Thu | May 5, 2016

Forty-one dead, 100 wounded in suicide attack, twin-bomb blasts

Published:Friday | November 15, 2013 | 12:00 AM
Shiite worshippers run between the holy shrines of Imam Abbas and Imam Hussein during Ashura in the Shiite stronghold of Sadr City in the Shiite holy city of Karbala, 50 miles (80 kilometres) south of Baghdad, Iraq, Thursday. Ashura commemorates the martyrdom of Imam Hussein, the grandson of Prophet Muhammad at the Battle of Karbala, Iraq, in the year 680 AD.
Iraqi Shiite faithful worshippers cut themselves with swords and knives during Ashura, marking the anniversary of the seventh-century death of Imam Hussein, grandson of Islam's founding prophet Muhammad, in Basra, 340 miles (550 kilometres) southeast of Baghdad, Iraq, Thursday. The remembrance of Muharram marks the anniversary of the Battle of Karbala when Imam Hussein, a grandson of Prophet Muhammad, was killed. - AP PHOTOS


A suicide attacker and twin-bomb blasts yesterday targeted Shiites marking a sombre religious ritual in Iraq, killing at least 41 people and wounding more than 100, officials said.
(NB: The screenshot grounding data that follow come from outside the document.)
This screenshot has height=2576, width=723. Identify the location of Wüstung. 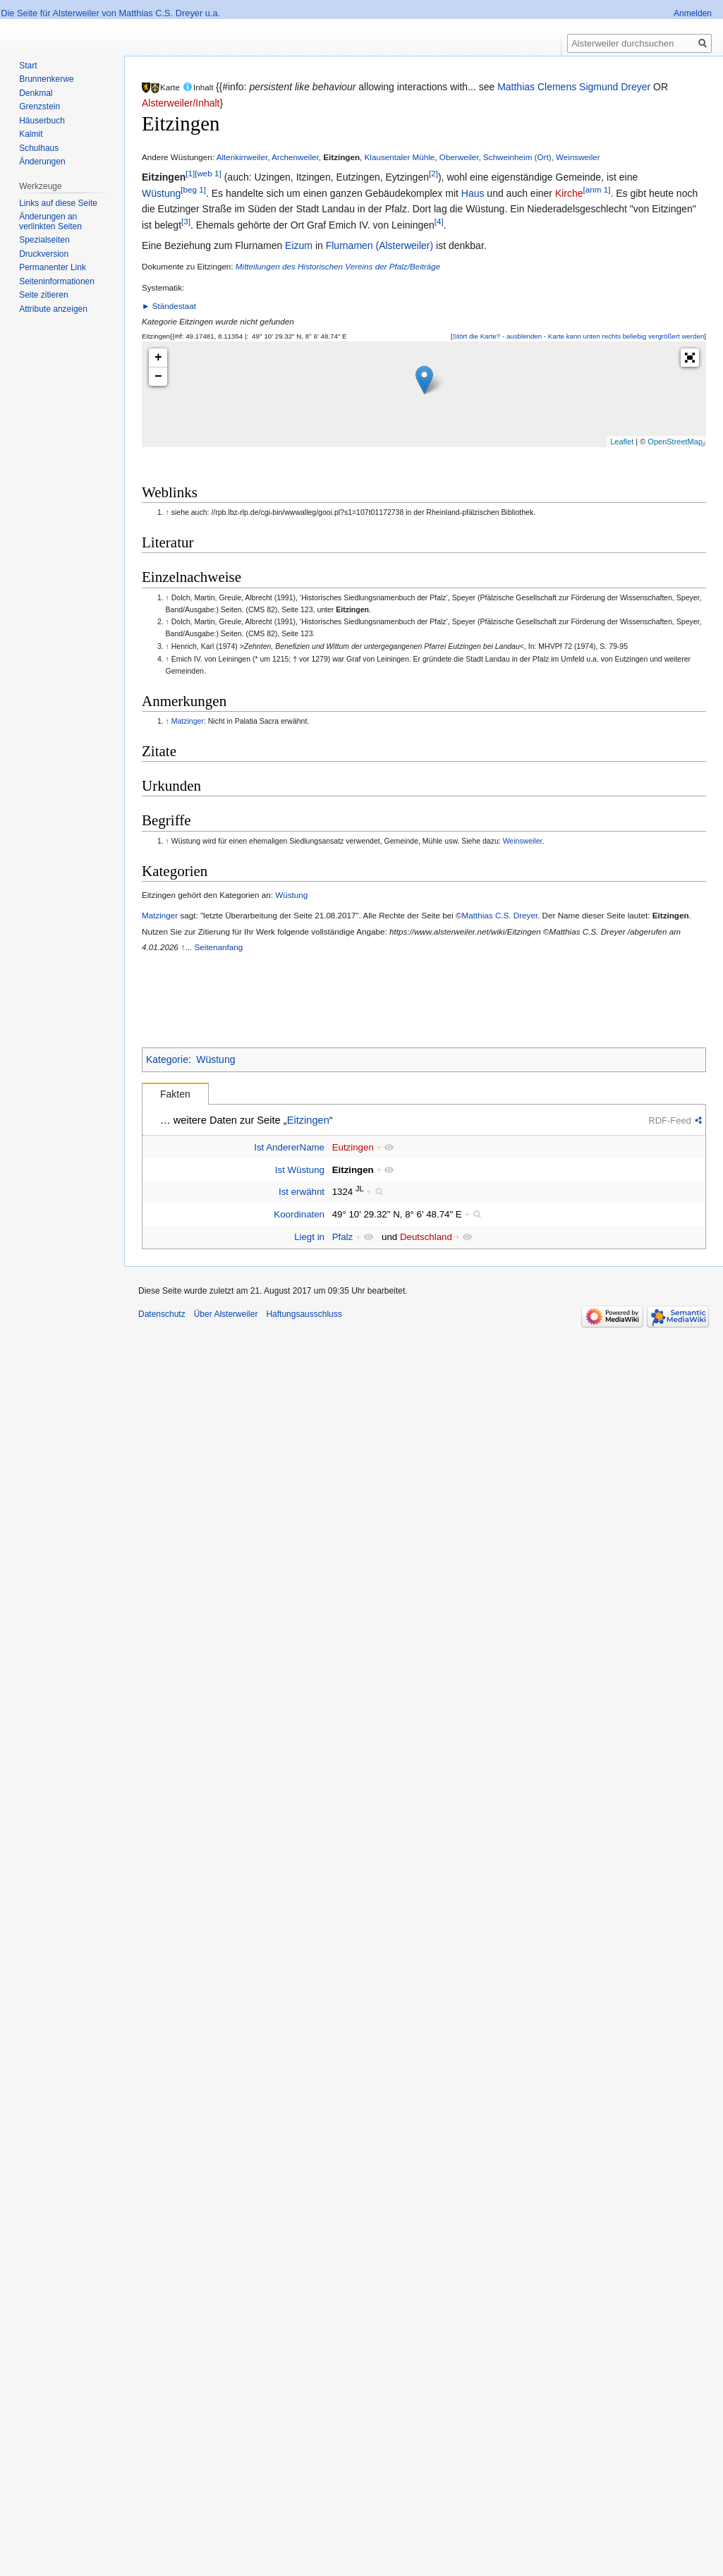
(161, 193).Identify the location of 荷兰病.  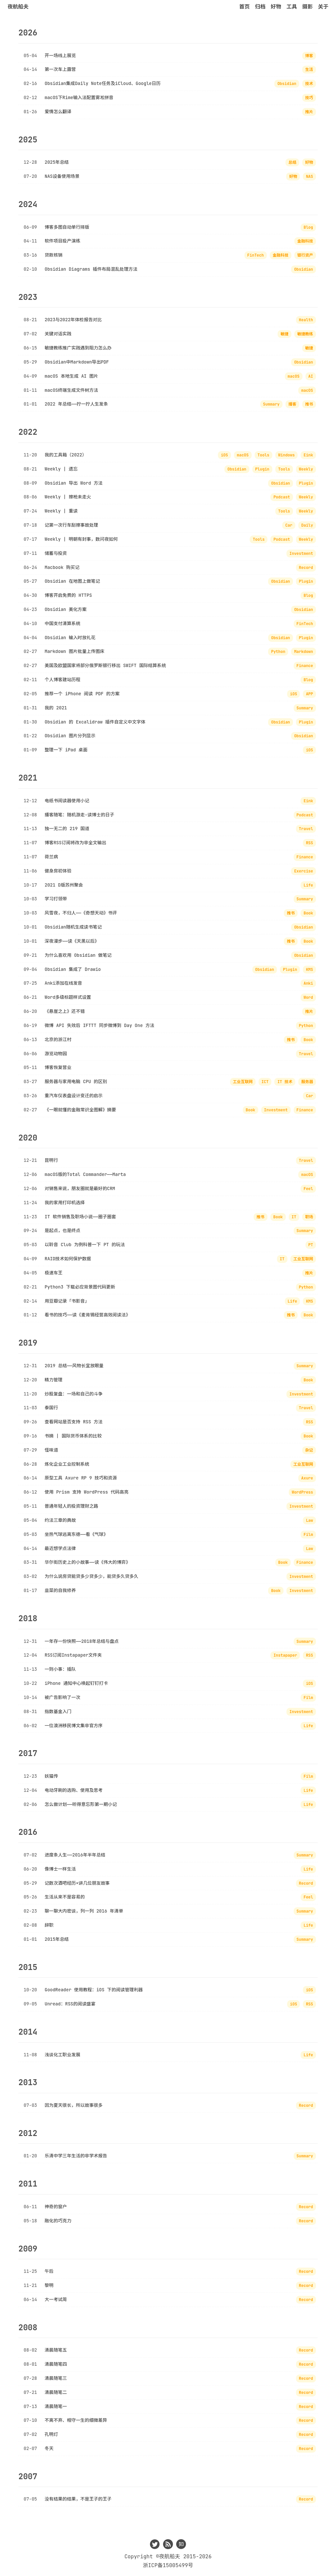
(51, 857).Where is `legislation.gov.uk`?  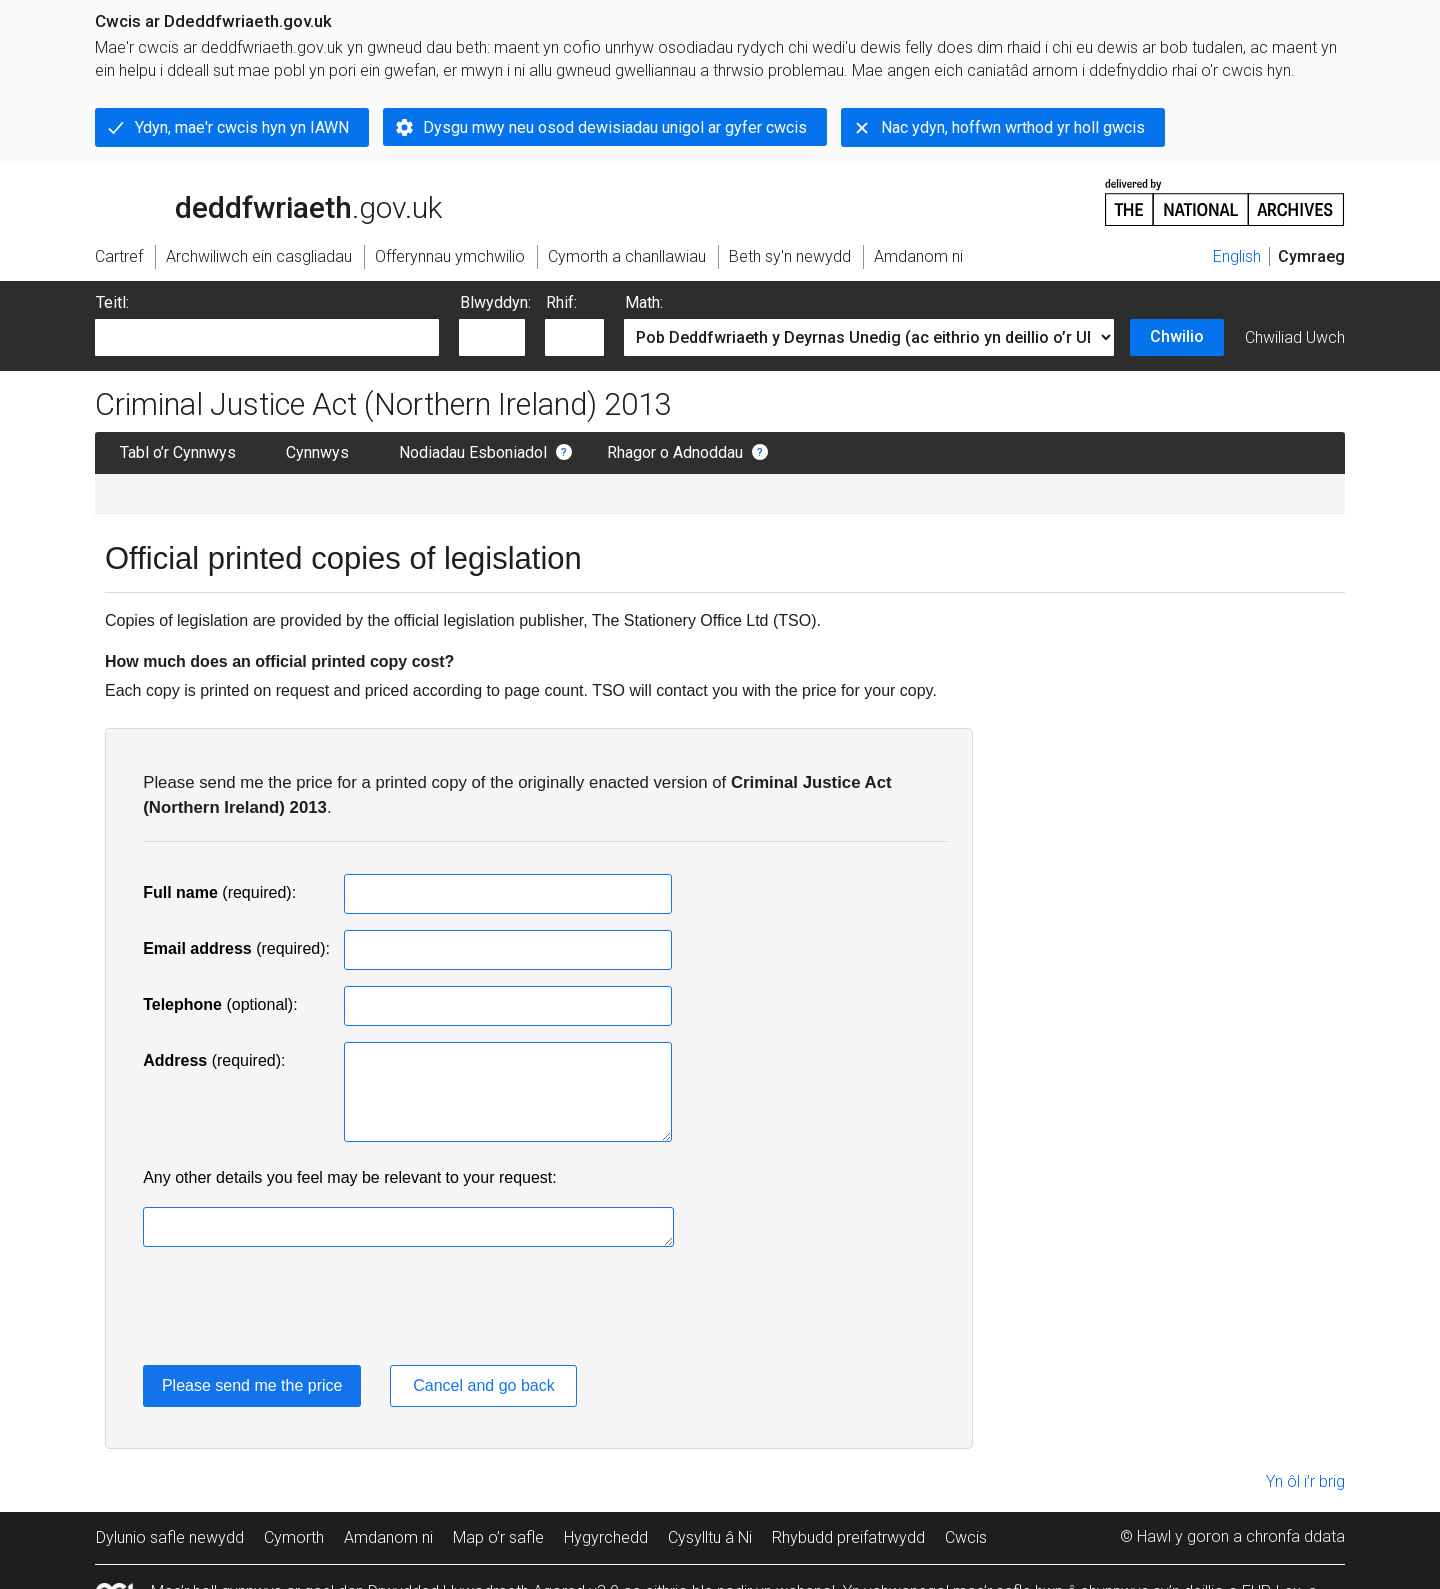 legislation.gov.uk is located at coordinates (253, 201).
The ritual, known as Ashura, is observed every year over a 10-day period and has been marred previously by massive attacks by al-Qaida and other Sunni extremists who see Shiites as heretics. This year, the attacks come amid an escalating campaign of violence by insurgents seeking to thwart the Shiite-led government's efforts to maintain security.

The deadliest of yesterday's attacks was in the town of al-Saadiyah, 140 kilometres (90 miles) northeast of Baghdad, where a suicide bomber struck a group of Shiites gathered for an Ashura event. The explosion killed at least 32 people and wounded 75, two police officers said.

The Shiites at the Saadiyah gathering were recreating the seventh-century battle of Karbala, a city in present-day Iraq. Ashura commemorates the death of Prophet Muhammad's grandson, Imam Hussein, in that battle.

two explosions

Earlier yesterday, two bombs exploded simultaneously near tents set up to offer food and drinks to Shiite pilgrims passing through Hafriyah, a town about 50 kilometres (32 miles) south of the Iraqi capital, another police officer said.

The Shiites were making their way on foot to Hussein's gold-domed shrine in Karbala, some 90 kilometres (55 miles) south of Baghdad, where authorities said more than two million pilgrims were expected to converge.